Via Woerden (broedkolonie Roeken en een bekende plek voor Zwarte Roodstaart) wordt het tijd om richting de Lek te rijden. We rijden iets om omdat er bij Snelrewaard een Braamsluiper was ingevoerd op Waarneming.nl. Deze zit bij onze aankomst luid te zingen. Na een korte stop in Monfoort voor een ijsje bezoeken we de Bossenwaard. Hier valt het eigenlijk zwaar tegen, want hier hadden we gerekend op meer steltlopers. De enige nieuwe soorten zijn Bosruiter, Gele Kwikstaart en Oeverzwaluw. Geen Temmincks, Drieteenstrandloper of Noordse Kwikstaart die hier gisteren nog zaten. Het idee daarna is om een heel stuk langs de Lek te rijden voor grote meeuwen. En precies zoals gepland zien we Pontische en Grote Mantelmeeuw op bakens langs de rivier, fijn als een plan werkt!
115    13:30    Roek
116    13:51    Zwarte Roodstaart
117    14:18    Braamsluiper
118    15:21    Bosruiter
119    15:26    Gele Kwikstaart
120    15:47    Oeverzwaluw
121    16:19    Pontische Meeuw
122    16:54    Grote Mantelmeeuw

Zwarte Roodstaart in Woerden – Black Redstart

Nu wordt het tijd om rondom Gouda en Alphen aan den Rijn soorten te sprokkelen. Op de bekende plek zien we de laatste nachtsoort die we nog miste: Bosuil. Na een bezoekje aan de Mac rijden we door naar Zaans Rietveld. Hier waren de laatste weken veel Temmincks Strandlopers en soms een Kleine Strandloper gezien. Deze zijn vandaag echter allebei niet aanwezig, ook de Kwartel laat weer niet van zich horen. Via de Reeuwijkse Plassen (Krooneenden) rijden we naar Twaalfmorgen voor hopelijk nieuwe stelten (Watersnip, Witgat of strandlopers), maar hier zien we niks nieuws. Zelfs een dik half uur posten levert geen Sperwer op.
123    17:32    Bosuil
124    17:51    Dodaars
125    19:31    Krooneend

Bosuil – Tawny Owl (photo: Jorian Eijkelboom)

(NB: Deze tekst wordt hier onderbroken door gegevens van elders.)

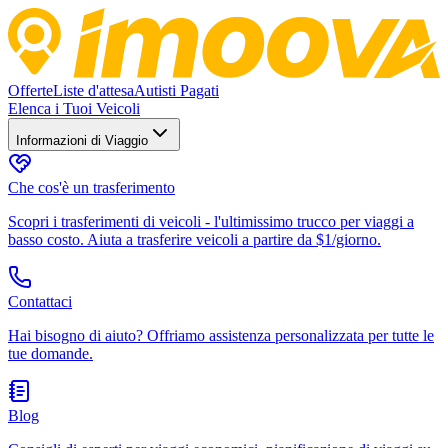
Offerte
Liste d'attesa
Autisti Pagati
Elenca i Tuoi Veicoli
Informazioni di Viaggio
Che cos'è un trasferimento
Scopri i trasferimenti di veicoli - l'ultimissimo trucco per viaggi a
basso costo. Aiuta a trasferire veicoli a partire da $1/giorno.
Contattaci
Hai bisogno di aiuto? Offriamo assistenza personalizzata per tutte le
tue domande.
Blog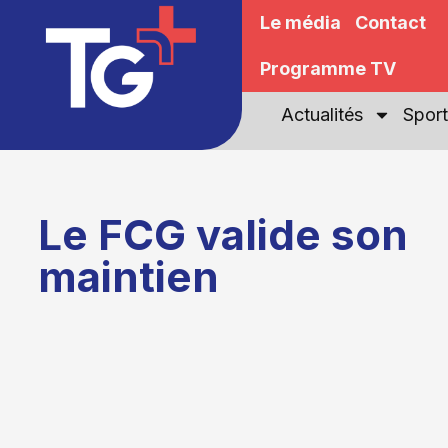
Le média
Contact
Programme TV
Actualités
Sport
Le FCG valide son
maintien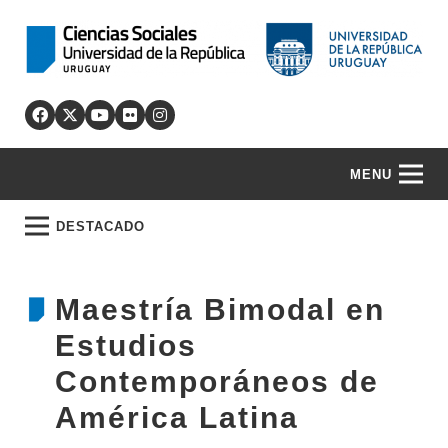
MENU
DESTACADO
Maestría Bimodal en
Estudios
Contemporáneos de
América Latina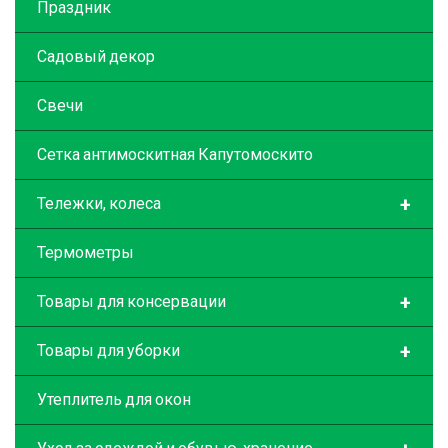
Праздник
Садовый декор
Свечи
Сетка антимоскитная Капутомоскито
+
Тележки, колеса
Термометры
+
Товары для консервации
+
Товары для уборки
Утеплитель для окон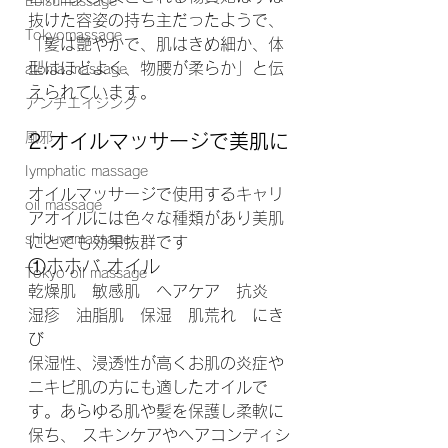
Ebisumassage
抜けた容姿の持ち主だったようで、
Tokyomassage
「髪は艶やかで、肌はきめ細か、体
型はほどよく、物腰が柔らか」と伝
aroma massage
えられています。
アンチエイジング
風邪
2.オイルマッサージで美肌に
Iymphatic massage
オイルマッサージで使用するキャリ
oil massage
アオイルには色々な種類があり美肌
shibuyamassage
にとても効果抜群です
①ホホバ オイル
Tokyo oil massage
乾燥肌　敏感肌　ヘアケア　抗炎　
湿疹　油脂肌　保湿　肌荒れ　にき
び
保湿性、浸透性が高くお肌の炎症や
ニキビ肌の方にも適したオイルで
す。あらゆる肌や髪を保護し柔軟に
保ち、 スキンケアやヘアコンディシ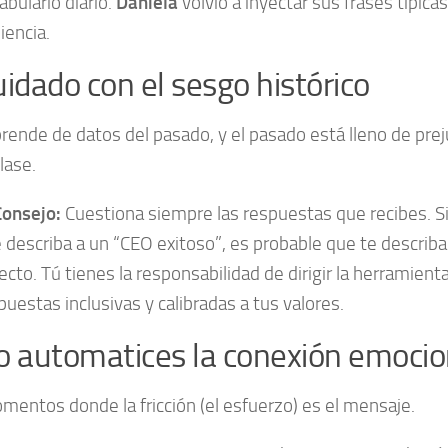
abulario diario.
Daniela
volvió a inyectar sus frases típica
iencia.
uidado con el sesgo histórico
prende de datos del pasado, y el pasado está lleno de prej
lase.
Consejo:
Cuestiona siempre las respuestas que recibes. Si 
 describa a un “CEO exitoso”, es probable que te describ
ecto. Tú tienes la responsabilidad de dirigir la herramienta
puestas inclusivas y calibradas a tus valores.
o automatices la conexión emocio
entos donde la fricción (el esfuerzo) es el mensaje.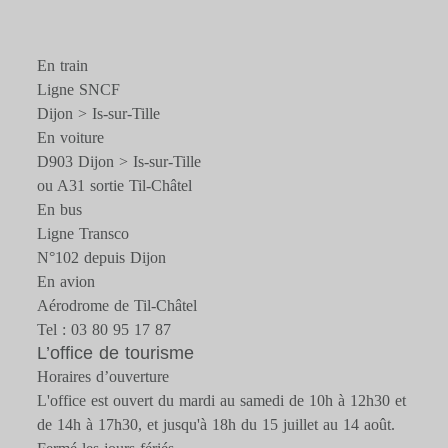
En train
Ligne SNCF
Dijon > Is-sur-Tille
En voiture
D903 Dijon > Is-sur-Tille
ou A31 sortie Til-Châtel
En bus
Ligne Transco
N°102 depuis Dijon
En avion
Aérodrome de Til-Châtel
Tel : 03 80 95 17 87
L’office de tourisme
Horaires d’ouverture
L'office est ouvert du mardi au samedi de 10h à 12h30 et
de 14h à 17h30, et jusqu'à 18h du 15 juillet au 14 août.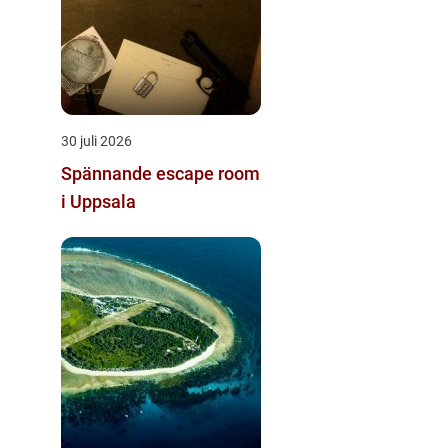
30 juli 2026
Spännande escape room
i Uppsala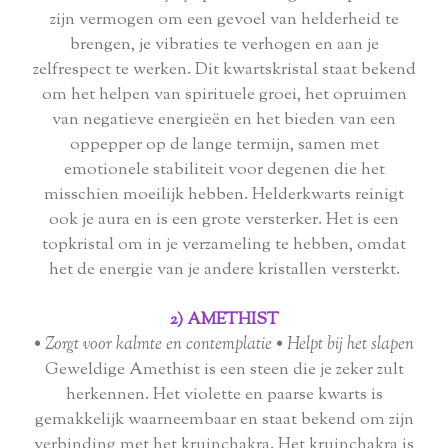
zijn vermogen om een gevoel van helderheid te
brengen, je vibraties te verhogen en aan je
zelfrespect te werken. Dit kwartskristal staat bekend
om het helpen van spirituele groei, het opruimen
van negatieve energieën en het bieden van een
oppepper op de lange termijn, samen met
emotionele stabiliteit voor degenen die het
misschien moeilijk hebben. Helderkwarts reinigt
ook je aura en is een grote versterker. Het is een
topkristal om in je verzameling te hebben, omdat
het de energie van je andere kristallen versterkt.
2) AMETHIST
• Zorgt voor kalmte en contemplatie • Helpt bij het slapen
Geweldige Amethist is een steen die je zeker zult
herkennen. Het violette en paarse kwarts is
gemakkelijk waarneembaar en staat bekend om zijn
verbinding met het kruinchakra. Het kruinchakra is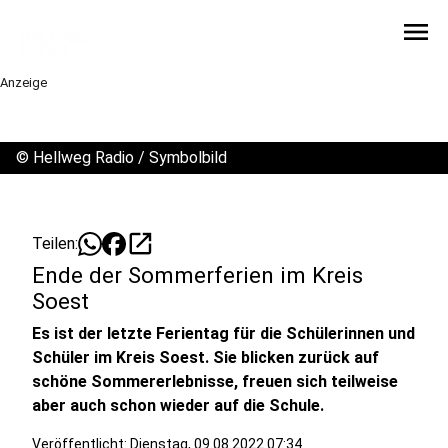
menu
Anzeige
©
Hellweg Radio / Symbolbild
open_in_new
Teilen:
Ende der Sommerferien im Kreis
Soest
Es ist der letzte Ferientag für die Schülerinnen und
Schüler im Kreis Soest. Sie blicken zurück auf
schöne Sommererlebnisse, freuen sich teilweise
aber auch schon wieder auf die Schule.
Veröffentlicht:
Dienstag, 09.08.2022 07:34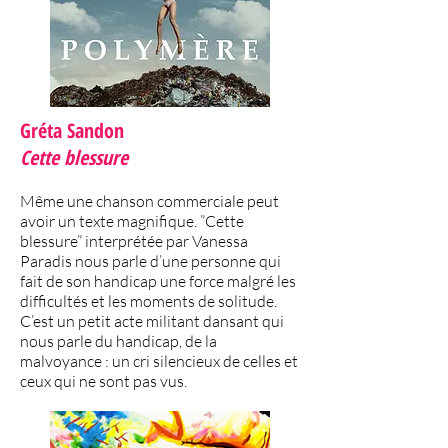
Gréta Sandon
Cette blessure
Même une chanson commerciale peut
avoir un texte magnifique. ”Cette
blessure” interprétée par Vanessa
Paradis nous parle d’une personne qui
fait de son handicap une force malgré les
difficultés et les moments de solitude.
C’est un petit acte militant dansant qui
nous parle du handicap, de la
malvoyance : un cri silencieux de celles et
ceux qui ne sont pas vus.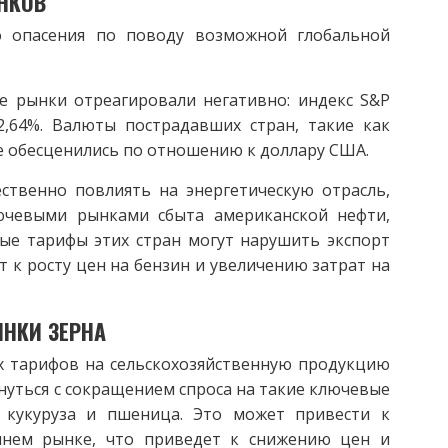
НКОВ
о опасения по поводу возможной глобальной
 рынки отреагировали негативно: индекс S&P
2,64%. Валюты пострадавших стран, такие как
же обесценились по отношению к доллару США.
ственно повлиять на энергетическую отрасль,
ючевыми рынками сбыта американской нефти,
ые тарифы этих стран могут нарушить экспорт
 к росту цен на бензин и увеличению затрат на
ЫНКИ ЗЕРНА
х тарифов на сельскохозяйственную продукцию
уться с сокращением спроса на такие ключевые
, кукуруза и пшеница. Это может привести к
нем рынке, что приведет к снижению цен и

Tot slot rijden we naar het Doove Gat, het verzamelpunt om met de andere Big Day groepjes bij te praten. We maken de eindscores op, horen van elkaar hoe de dag verliep en wat grote missers of juist dikke bonussoorten waren. Er zwemt een Zomertaling en 2 2kj Zwartkopmeeuwen zitten in de Kokmeeuwenkolonie. Ineens schreeuwt Evert “Zwarte Ibis” en ja hoor, in het begin van de schemering landen ineens 3 Zwarte Ibissen in het Doove Gat!

126    22:03    Zwarte Ibis

Uiteindelijk blijft de teller bij ons groepje steken op 126 soorten, een nieuw record en een verbetering van 4 soorten ten opzichte van het vorige record. Ook hadden wij 11 soorten meer dan vorig jaar. De grootste missers waren Sperwer, Witgat, Zwarte Ruiter, Temmincks Strandloper en Geelpootmeeuw. Daar tegenover staan de vele bonussen die wij vandaag hadden.